China's Foreign Economic Relations
UCSC Economics Dept #370
Posted: 2 May 1997
Date Written: January 1997
This paper provides an up-to-date overview of China's economic relations with its major trade and investment partners, including Hong Kong and Taiwan, the United States, Japan, the European Union and ASEAN. We also discuss other important international issues such as China and the WTO and the status of China's currency and foreign reserves. In 1995, China's merchandise exports to the world increased by 22%, while merchandise imports rose by 14%. But preliminary data show that China's foreign trade experienced a dramatic slowdown in 1996. Exports grew only by 1.4%, while imports rose by 5.1%. Asia absorbed more than 60% of China's exports and provided about 60% of China's imports. After adjusting for re-exports via Hong Kong, the largest export market for China is the United States, followed by Japan and the EU. Hong Kong and Taiwan are the largest foreign investor in China.
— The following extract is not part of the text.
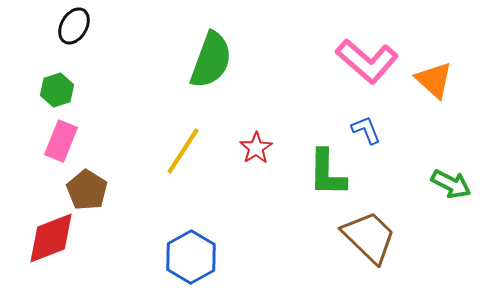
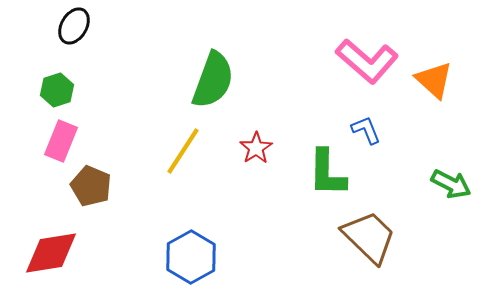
green semicircle: moved 2 px right, 20 px down
brown pentagon: moved 4 px right, 4 px up; rotated 9 degrees counterclockwise
red diamond: moved 15 px down; rotated 12 degrees clockwise
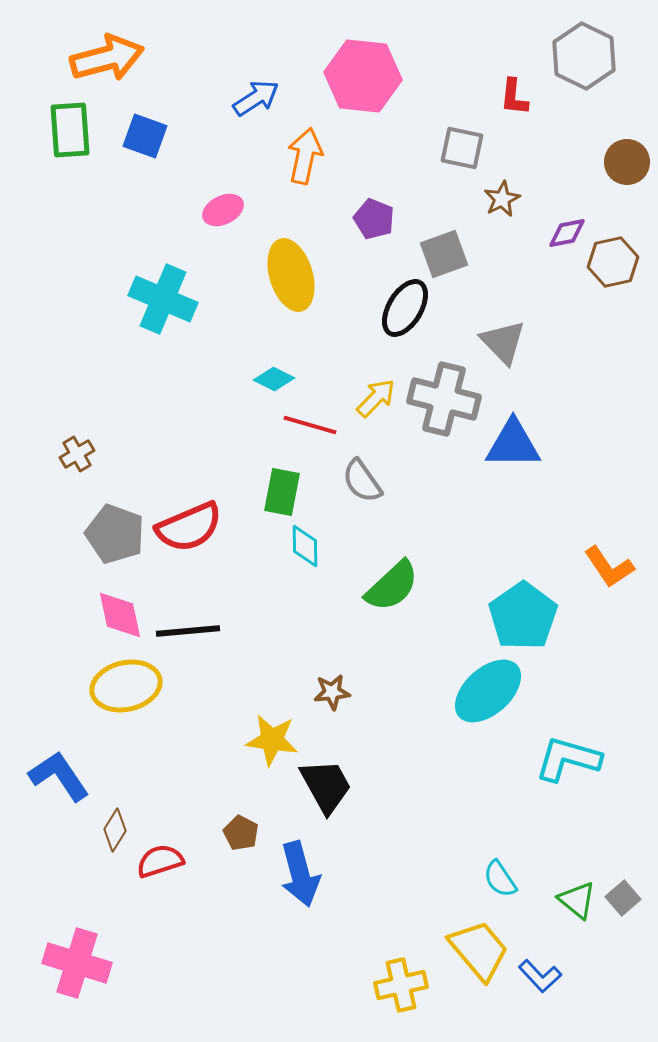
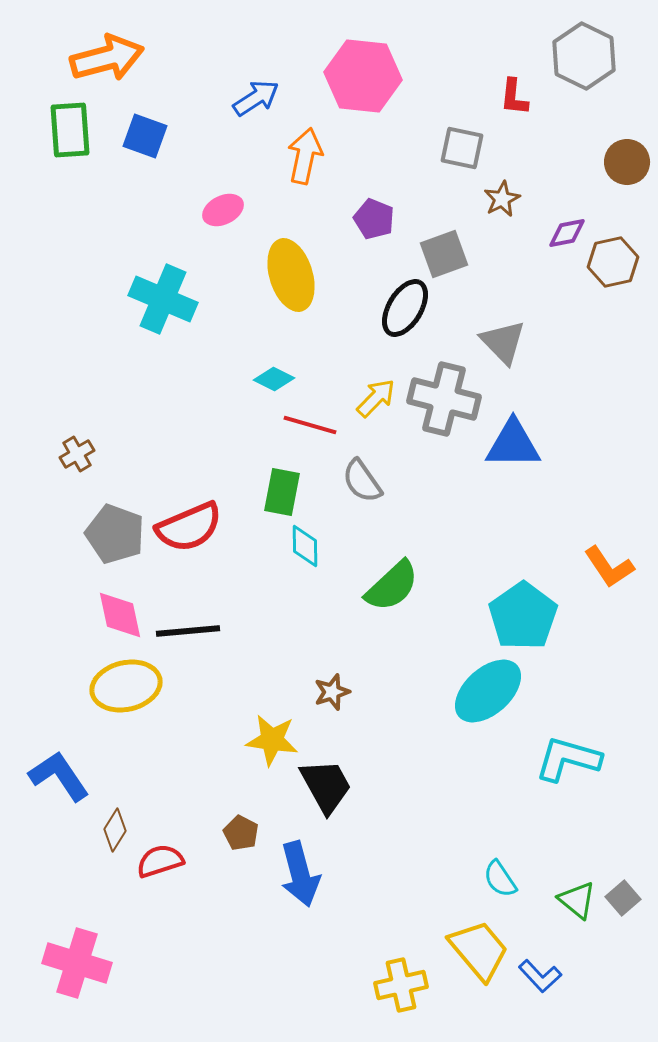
brown star at (332, 692): rotated 12 degrees counterclockwise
Together they accounted for more than 60% of the total foreign direct investment. There are three general problems that China faces with its trading partners: trade restrictions imposed by importing countries against China in the textile and clothing sector, the use of the rule of origin as a means to restrict China's exports, and the use of antidumping duties against Chinese goods.In addition, economic relation with the United States is also affected by the large but inaccurately measured bilateral trade balance, as well as tough negotiations related to China's entry to the WTO. Japan's importance to China is not only through trade and investment, but also through being the largest source of concessional fianancing and aid. The EU is important since it is the third largest export market for China and the second largest provider of China's imports.